=== PROMPT ===
Write out the records word for word, with no pictures.

=== DATA FOR PROCESSING ===
================
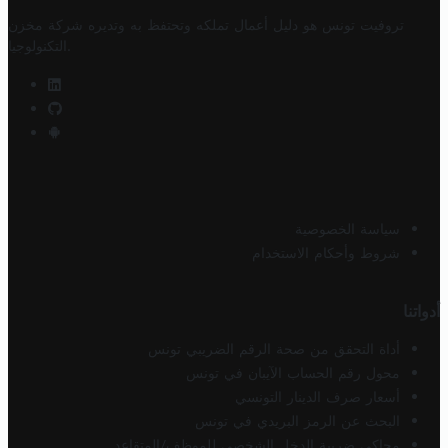
تروفيت تونس هو دليل أعمال تملكه وتحتفظ به وتديره
شركة مخزن
.
التكنولوجيا
سياسة الخصوصية
شروط وأحكام الاستخدام
أدواتنا
أداة التحقق من صحة الرقم الضريبي تونس
محول رقم الحساب الآيبان في تونس
أسعار صرف الدينار التونسي
البحث عن الرمز البريدي في تونس
محاكي ضريبة الدخل الشخصي للموظف/المتقاعد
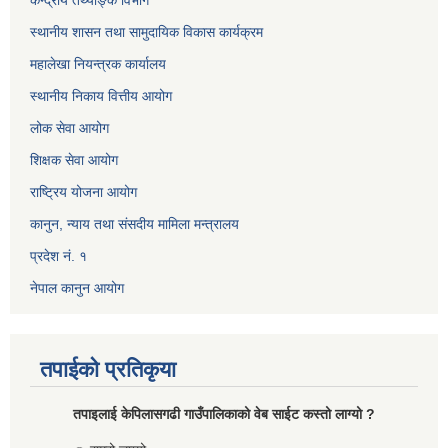
केन्द्रीय तथ्याङ्क विभाग
स्थानीय शासन तथा सामुदायिक विकास कार्यक्रम
महालेखा नियन्त्रक कार्यालय
स्थानीय निकाय वित्तीय आयोग
लोक सेवा आयोग
शिक्षक सेवा आयोग
राष्ट्रिय योजना आयोग
कानुन, न्याय तथा संसदीय मामिला मन्त्रालय
प्रदेश नं. १
नेपाल कानुन आयोग
तपाईको प्रतिकृया
तपाइलाई केपिलासगढी गाउँपालिकाको वेब साईट कस्तो लाग्यो ?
================
=== ANSWER TO THE PROBLEM ===
تروفيت تونس هو دليل أعمال تملكه وتحتفظ به وتديره
شركة مخزن
.
التكنولوجيا
سياسة الخصوصية
شروط وأحكام الاستخدام
أدواتنا
أداة التحقق من صحة الرقم الضريبي تونس
محول رقم الحساب الآيبان في تونس
أسعار صرف الدينار التونسي
البحث عن الرمز البريدي في تونس
محاكي ضريبة الدخل الشخصي للموظف/المتقاعد
केन्द्रीय तथ्याङ्क विभाग
स्थानीय शासन तथा सामुदायिक विकास कार्यक्रम
महालेखा नियन्त्रक कार्यालय
स्थानीय निकाय वित्तीय आयोग
लोक सेवा आयोग
शिक्षक सेवा आयोग
राष्ट्रिय योजना आयोग
कानुन, न्याय तथा संसदीय मामिला मन्त्रालय
प्रदेश नं. १
नेपाल कानुन आयोग
तपाईको प्रतिकृया
तपाइलाई केपिलासगढी गाउँपालिकाको वेब साईट कस्तो लाग्यो ?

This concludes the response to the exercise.